Riding the Dam – meet the characters

The book I’ve been working on is about my father’s growing up years.  I hope you’ll enjoy meeting some of the characters in this almost all true story. The setting in San Angelo, Texas in 1952 and the story is told from the perspective of ten-year-old Allan.

My family - Mom, Dad, me, Ellen Ruth, and Booger

Dad at the airstrip

Dad was what you would call a fixer. He could fix anything and  I gave him several projects. Dad worked for the CAA as an air traffic controller. He had taken flying lessons as part of the G.I. bill and he knew a lot about airplanes. In fact, he knew a lot about everything.    Dad was a bargainer, and I don’t think he ever paid anyone their asking price. He believed in a zero-sum world. If someone gained, then someone had to lose. Dad was the kind of person who won every argument, knew how to solve every problem, and was never taken by anybody. Except maybe once.

Mom and me

Mom was the youngest of twelve children. She was part Cherokee. Mom never talked much about her family. I guess the life and family she currently had was too overwhelming to allow her to reminisce much about her former one. Her family settled in Texas by way of Mississippi in the early 1900s. They lost everything in the Civil War and the Reconstruction Period that followed. If Mom had a hate list, Yankees would be at the top.

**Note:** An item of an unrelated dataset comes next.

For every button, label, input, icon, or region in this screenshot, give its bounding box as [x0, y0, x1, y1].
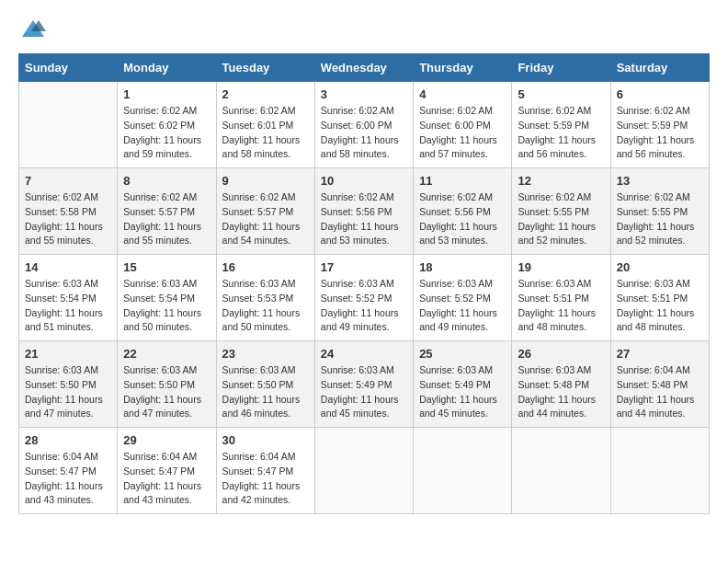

                                      Me and Raymond (that’s me on the left)

Raymond was my best friend. Mom said we met at church. I was sitting in mom’s lap and Raymond was sitting in the lap of his mom, Virlet Hodge. Story goes, Raymond saw me from across a few pews and let out a little squawk. I returned his hello with a howdy-do of my own. Raymond then blew a long raspberry that was so loud it woke up old Mr. Lewis who was sleeping in the back row of the choir loft. So as not to be outdone, I let out a gas bubble bigger than the state of Texas. Dad always referred to it as the fart heard around the world. Thus began a perfect and enduring friendship.

The Sisters: Grandma Ruth, Aunt Hope, and Aunt Rosemond

My Grandma Ruth had two sisters, Hope, and Rosemond.  Grandma Ruth and Aunt Rosemond owned a beauty parlor and they kept all kinds of potions and other things to make ugly women look less ugly in a huge cabinet. They called it The Beauty Cabinet. I always thought that it would have been better to have a big cabinet full of liquor to give their husbands so they would think their wives looked better. Aunt Hope was different. She taught me how to catch, kill, and fry up chickens and wrangle snakes. Once, Aunt Hope saved me from a bucking bronco.  It wasn’t the last time she came to my rescue.

I hope you enjoyed meeting the characters from Riding the Dam. Let me know what you think.  Thanks for stopping by!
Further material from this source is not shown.